Problem to work on:
For this exercise, report every line of the material that includes "Contactați".

++++ The input

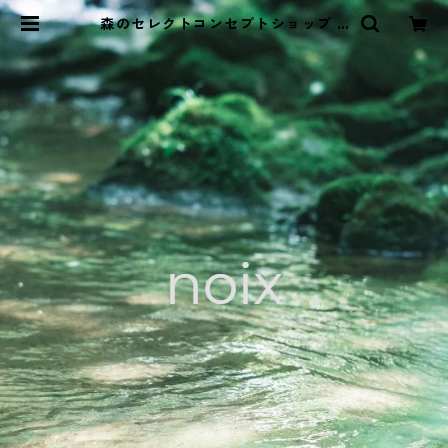
森のセレクトコンセプトショップ n
oix -ノワ-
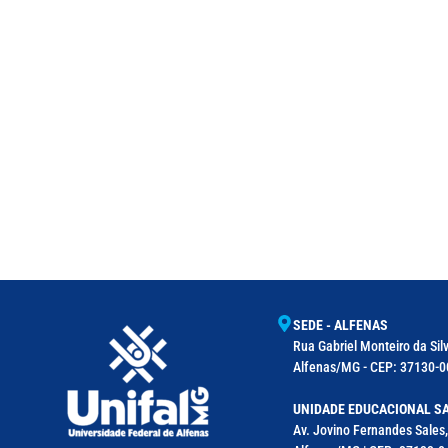
SEDE - ALFENAS
Rua Gabriel Monteiro da Silv
Alfenas/MG - CEP: 37130-00
UNIDADE EDUCACIONAL SA
Av. Jovino Fernandes Sales,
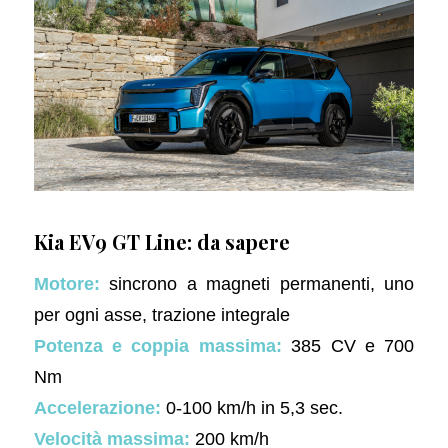
Kia EV9 GT Line: da sapere
Motore:
sincrono a magneti permanenti, uno
per ogni asse, trazione integrale
Potenza e coppia massima:
385 CV e 700
Nm
Accelerazione:
0-100 km/h in 5,3 sec.
Velocità massima:
200 km/h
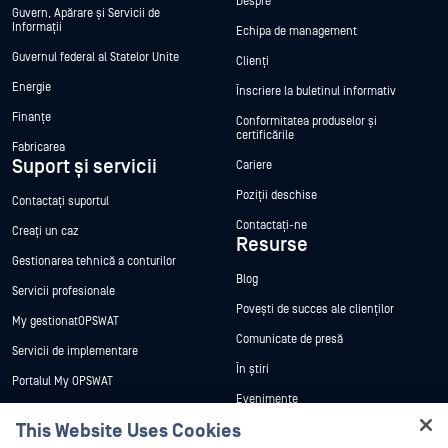
Despre
Guvern, Apărare și Servicii de
Informații
Echipa de management
Guvernul federal al Statelor Unite
Clienți
Energie
Înscriere la buletinul informativ
Finanțe
Conformitatea produselor și
certificările
Fabricarea
Suport și servicii
Cariere
Poziții deschise
Contactați suportul
Contactați-ne
Creați un caz
Resurse
Gestionarea tehnică a conturilor
Blog
Servicii profesionale
Povești de succes ale clienților
My gestionatOPSWAT
Comunicate de presă
Servicii de implementare
În știri
Portalul My OPSWAT
Evenimente
Documentație tehnică
This Website Uses Cookies
Webinare
Formare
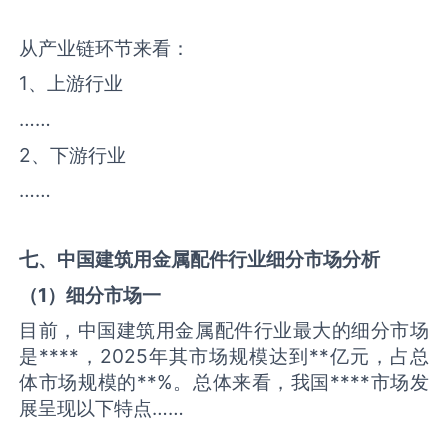
从产业链环节来看：
1、上游行业
……
2、下游行业
……
七、中国
建筑用金属配件
行业细分市场分析
（
1
）细分市场一
目前，中国建筑用金属配件行业最大的细分市场
是****，2025年其市场规模达到**亿元，占总
体市场规模的**%。总体来看，我国****市场发
展呈现以下特点……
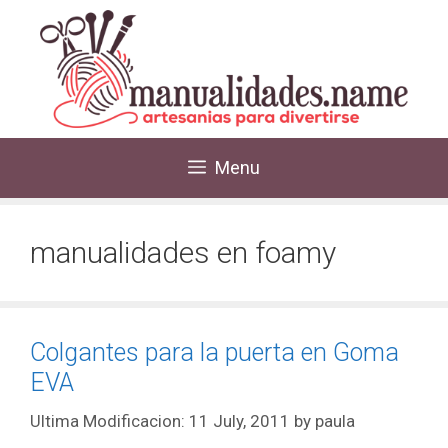
Menu
manualidades en foamy
Colgantes para la puerta en Goma
EVA
11 July, 2011
by
paula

++++++++

Solution to the exercise:
Contactați suportul
Contactați-ne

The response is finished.